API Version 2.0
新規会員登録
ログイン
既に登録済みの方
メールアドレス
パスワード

....

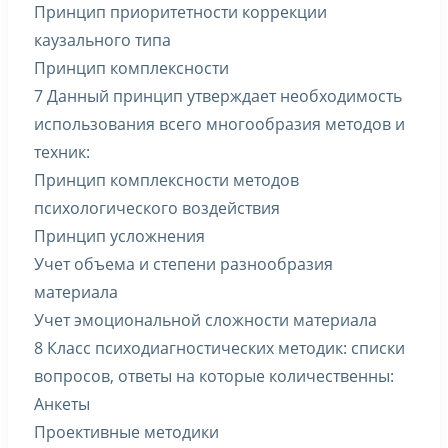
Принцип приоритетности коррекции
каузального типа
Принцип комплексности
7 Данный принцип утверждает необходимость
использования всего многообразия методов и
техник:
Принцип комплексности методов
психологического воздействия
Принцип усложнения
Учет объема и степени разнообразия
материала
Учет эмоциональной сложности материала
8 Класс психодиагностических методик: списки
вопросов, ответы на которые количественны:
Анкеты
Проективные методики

....

Task instructions → Find and copy each line of the material that holds the word "комплексности".

Answer space →
Принцип комплексности
Принцип комплексности методов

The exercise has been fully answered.